L’episodio di sabato
notte, invece, più che un’intimidazione per vendetta o per imporre il
proprio potere, racconta che la pistola è diventata uno strumento per
combattere la noia. Più in generale, tuttavia, la stesa avviene sempre
all’ombra della fascinazione criminale per la vita dei boss. Lo rivelano
anche i social media. Su Facebook decine di gruppi raccontano la
quotidianità violenta dei baby-gangster. Si chiamano «O’sistema», «Pane e
malavita», «Detenuti noi siamo qua». E non pensiate si tratti di un
fenomeno marginale: la pagina «Noi carcerati» conta oltre 70 mila fan.
Spopolano le citazioni delle serie tv «Gomorra», «Narcos» e «Romanzo
Criminale».
La sudditanza psicologica adolescenziale per la vita
dei boss viaggia in rete. I ragazzini dal grilletto facile condividono i
video delle «stese» nei gruppi di WhatsApp. Postano selfie su Instagram
dove appaiono con facce seriose e pistole in mano. Tatuaggi, barbe
lunghe e canzoni neomelodiche. Gli ex bambini delle paranze nelle foto
non ridono mai.
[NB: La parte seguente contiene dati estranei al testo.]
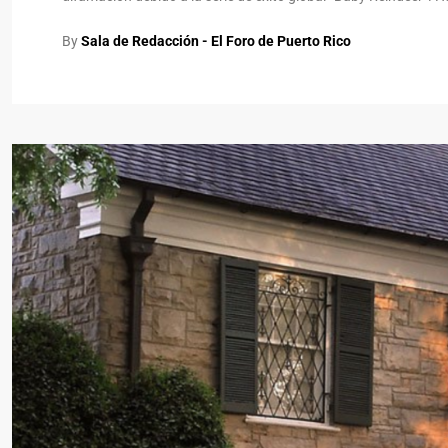
By
Sala de Redacción - El Foro de Puerto Rico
Gli slogan sono un elogio alla malavita, non c’è traccia
d’ironia: «Meglio un amico camorrista che carabiniere», «la camorra è
rispetto e onore», «chi galera non prova, libertà non apprezza»,
«nessuna pietà per gli infami», «noi pregiudicati viviamo da leoni e
moriremo da leoni», «meglio schedati che servi dello Stato».
Molti
giovani camorristi portano lunghe barbe «alla talebana»: sono i
cosiddetti «barbudos», e il gup del Tribunale di Napoli Nicola Quatrano
li paragona ai «militanti del jihad perché entrambi sono ossessionati
dalla morte, forse la amano, probabilmente la cercano, quasi fosse
l’unica chance per dare un senso alla propria vita e per vivere in
eterno». Ma il sindaco Luigi De Magistris cerca di essere ottimista: «È
in atto un tentativo di riposizionamento di pezzi di criminalità che
vogliono cercare di occupare pezzi di territorio, ma non ci riusciranno
perché la risposta dello Stato, della stragrande maggioranza dei
napoletani e delle istituzioni sarà forte. È un momento difficile che
supereremo, perché sono convinto che la Napoli migliore vincerà». Anche
il cardinale Crescenzio Sepe ribadisce che «Napoli non è solo Gomorra,
ci sono tanti giovani con sani ideali».